UCD, Belfield, Dublin 4, Ireland | Director: Professor Liam Kennedy
UCD has a long and distinguished history in the teaching of American Studies. A Chair in Modern English and American Literature was held by Professor Denis Donoghue as far back as 1960. In more recent years the university has fostered a unique range of expertise and experience in the teaching and research of various aspects of American culture, including history, politics, literature, music, film, philosophy, economics, and sociology. It has established Ireland’s first Professorship of American Studies and annually awards the prestigious Mary Ball Washington Chair of American History to a distinguished visiting American Scholars.
In May 2001, the Government of Ireland recommended that an Institute for American Studies should be established in Ireland. It also decided that it should be named for the 42nd President of the United States, President William Jefferson Clinton, in recognition of his own crucial and personal role, as well as those of the United States Government, Congress and people, in the Irish Peace Process.
University College Dublin successfully tendered for the project and the UCD Clinton Institute for American Studies has been formally established at UCD, which recognises the need to develop a resource for the island of Ireland as a whole, as well as to interact with other networks of excellence in American Studies in the United States, European Union and beyond.

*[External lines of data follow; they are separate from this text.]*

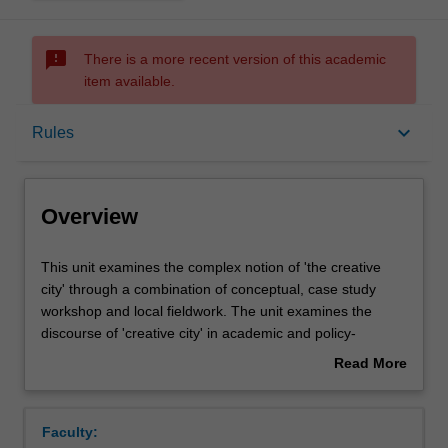
sms_failed
There is a more recent version of this academic
item available.
Overview
keyboard_arrow_down
Rules
Requisites
Overview
Rules
This
This unit examines the complex notion of 'the creative
unit
city' through a combination of conceptual, case study
examines
workshop and local fieldwork. The unit examines the
the
Notes
discourse of 'creative city' in academic and policy-
complex
oriented literature as a form of urban governance, city
Read More
notion
branding, urban regeneration and community-based arts
about
of
and cultural interventions. It will use key case studies to
Learning outcomes
Overview
'the
link these discourses to concrete situations, requiring the
Faculty:
creative
students to bring their own experiences and take an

This is a fascinating time to study the United States as it comes to terms with its global status as a ‘unipolar’ power and the Clinton Institute offers a very fresh perspective on the US in the 21st century.
Under conditions of Globalization the meanings of ‘America’ circulate widely today and there is a mass-mediated common knowledge about American life spreading across the world. Yet, wherever we are in the world, we perceive and understand the United States from regional and local perspectives, and in response to cultural, political and economic imperatives of our own locations. The Clinton Institute will work to broaden and deepen knowledge of the United States from a distinctively Irish perspective and advance study of Irish-US relations in historical and contemporary frames.
Ireland’s relationship with the US is a long and complex one. The history of Irish immigration to the US has proved the foundation for vital cultural, political and economic relations today, and strong bonds of shared identity – almost 40 million Americans cited Irish descent at the last census. At the same time, Ireland has rapidly emerged in recent years as one of the wealthiest economies in the European Union and a key political presence in the shaping of the ‘new Europe’. Today, there is public discussion of whether Ireland should follow ‘Boston or Berlin’ as symbolic models for policy-making or for imagining the future. Ireland’s contemporary struggle with its own identity and its symbolic transatlantic position make it an ideal vantage point for the study of past, present and future relations between Europe and the US.
The Clinton Institute will play a key role in advancing study of these relations through promotion of American Studies as a unique, interdisciplinary perspective on transatlantic issues. In doing so it will support and supplement this study in association with scholars across Ireland and in dialogue with Irish media, business and political cultures.